Como o seu tamanho aumentou desproporcionadamente, a única forma de funcionar é permitindo que a sua organização se baseie no transporte individual. Isto levou a um estilo de vida sedentário, poluição (ruído, ar, visual...), falta de áreas verdes próximas e uma ausência quase total de espaços para socializar... O desmantelamento deste sistema e a sua substituição por um mais racional é muito complicado. Não só por causa dos interesses instalados, especialmente os económicos, que voltam muitos sectores contra qualquer mudança, mas também por causa da sua própria inércia e costumes profundamente enraizados. Além disso, no planeamento urbano é complicado realizar testes, uma vez que afectam directamente a vida das pessoas e quase sempre requerem grandes orçamentos. É por isso que o chamado "urbanismo táctico" está a ganhar terreno, o que propõe processos reversíveis e baratos.
Na actual paisagem de planeamento urbano, não há muitas ideias que abordem estes problemas, especialmente quando afectam a cidade consolidada. No entanto, a proposta do superbloco tem uma série de qualidades que a tornam muito atractiva. A primeira é que pode ser feita, em muitos casos, de forma reversível e a um custo muito baixo. Mas também torna possível melhorar alguns dos problemas mencionados. Contudo, requer medidas complementares a outros níveis mais complicados, tais como a introdução de complexidade (funcional, social e económica) ou a concepção de um sistema de transportes públicos adaptado à nova situação. As dificuldades de trânsito serão reduzidas em geral, com uma consequente melhoria do ruído e da poluição atmosférica.

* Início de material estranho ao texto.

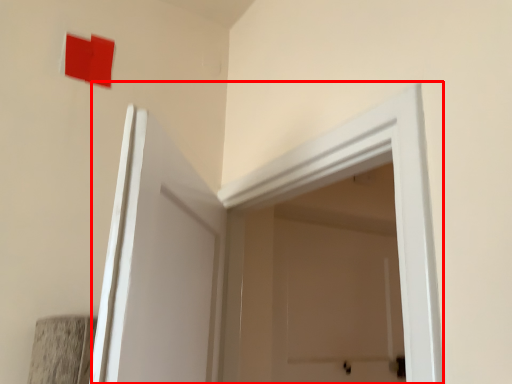 Question: Observing the image, what is the correct spatial positioning of door (annotated by the red box) in reference to square?

Choices:
 (A) right
 (B) left

Answer: (A) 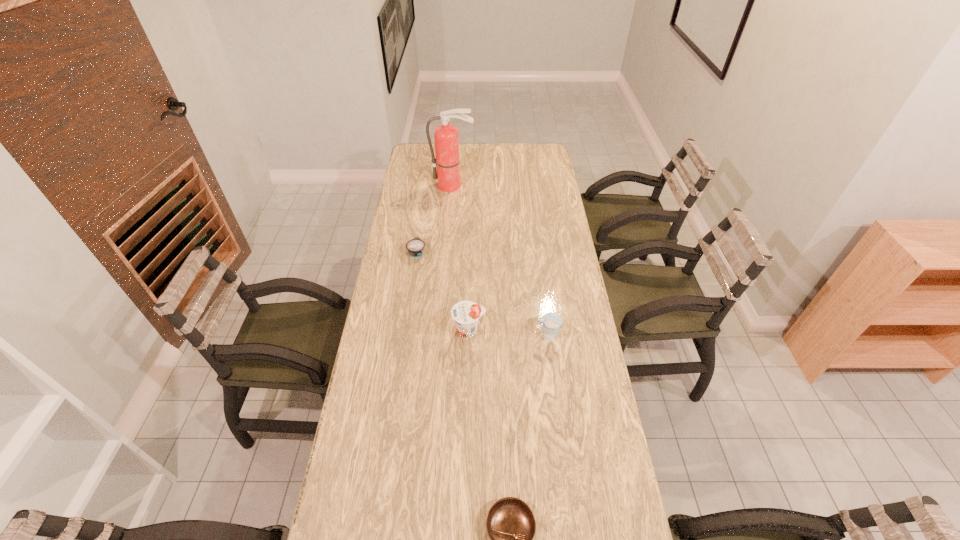 Image resolution: width=960 pixels, height=540 pixels. Identify the location of unoccupied position between the second shortest yogurt and the second farthest object. (482, 294).

The height and width of the screenshot is (540, 960). Identify the location of unoccupied position between the second shortest yogurt and the farthest yogurt. (482, 294).

The height and width of the screenshot is (540, 960). I want to click on free space between the farthest yogurt and the third shortest object, so click(482, 294).

At what (x,y) coordinates should I click in order to perform the action: click on the closest object to the third shortest object. Please return your answer as a coordinate pair (x, y). Looking at the image, I should click on (466, 314).

Identify which object is located as the fourth nearest to the farthest yogurt. Please provide its 2D coordinates. Your answer should be formatted as a tuple, i.e. [(x, y)], where the tuple contains the x and y coordinates of a point satisfying the conditions above.

[(510, 523)]

Image resolution: width=960 pixels, height=540 pixels. What are the coordinates of `the closest yogurt relative to the leftmost yogurt` in the screenshot? It's located at (466, 314).

Locate an element on the screen. The height and width of the screenshot is (540, 960). yogurt identified as the closest to the fourth shortest object is located at coordinates (551, 321).

Locate an element on the screen. The width and height of the screenshot is (960, 540). blank area in the image that satisfies the following two spatial constraints: 1. with the handle and hose on the fire extinguisher; 2. on the left side of the tallest yogurt is located at coordinates (442, 332).

Locate an element on the screen. free location that satisfies the following two spatial constraints: 1. with the handle and hose on the second tallest yogurt; 2. on the right side of the farthest object is located at coordinates (442, 336).

The image size is (960, 540). I want to click on vacant region that satisfies the following two spatial constraints: 1. on the front side of the farthest yogurt; 2. on the right side of the second yogurt from left to right, so click(405, 332). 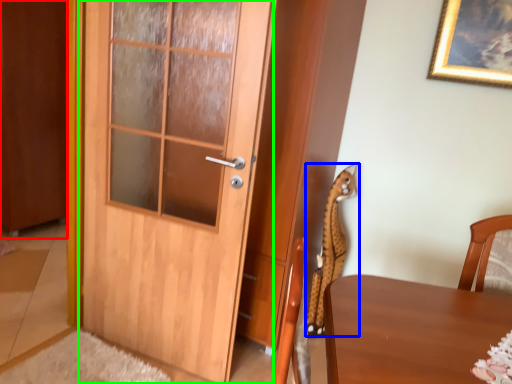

Ao libertar terras para o transporte individual, mais vegetação local pode ser introduzida na cidade, o que se tem revelado essencial para uma cidade mais saudável. Isto já aconteceu, por exemplo, no superbloco de Poblenou em Barcelona, onde os 10.000 m² foram aumentados de 10.000 m² para mais de 18.000 m². Mas os benefícios vão muito mais longe: o espaço público é libertado e pode ser utilizado para outras actividades relacionadas com a socialização e a coexistência, desde exercícios colectivos de yoga a mesas de pingue-pongue, parques infantis ou campos de petanca. O espaço anteriormente ocupado por automóveis está a tornar-se povoado por outras actividades, incluindo bebedouros e terraços ruidosos, inconvenientes que também precisam de ser regulados para minimizar os seus efeitos.
Por tudo isto, em 2018 foi-lhe atribuída uma menção no Prémio Europeu para o Espaço Público Urbano: é uma excelente proposta por todas as razões explicadas acima e muitas mais. Recomendo a qualquer pessoa que tenha a oportunidade de o fazer que visite qualquer um dos super blocos já em funcionamento na cidade de Barcelona, caminhe tranquilamente pelas suas ruas com mais elementos da natureza do que carros e, em vez do barulho do trânsito que o impede de ter uma conversa com o seu companheiro, participe numa conversa animada. E, se lhe apetecer, mais tarde poderá sentar-se num banco e ler um livro ao ar livre ou beber uma cerveja num terraço enquanto os seus filhos desfrutam da área de lazer das crianças. Depois, atravessar a rua que a delimita e entrar no espaço tradicional da cidade, rodeado de carros, quase sem verde, a não ser algumas árvores, pessoas a correr por aí, ruído, espaço e paz por quase nada. Então compreenderá porque é que os super-blocos são uma boa ideia.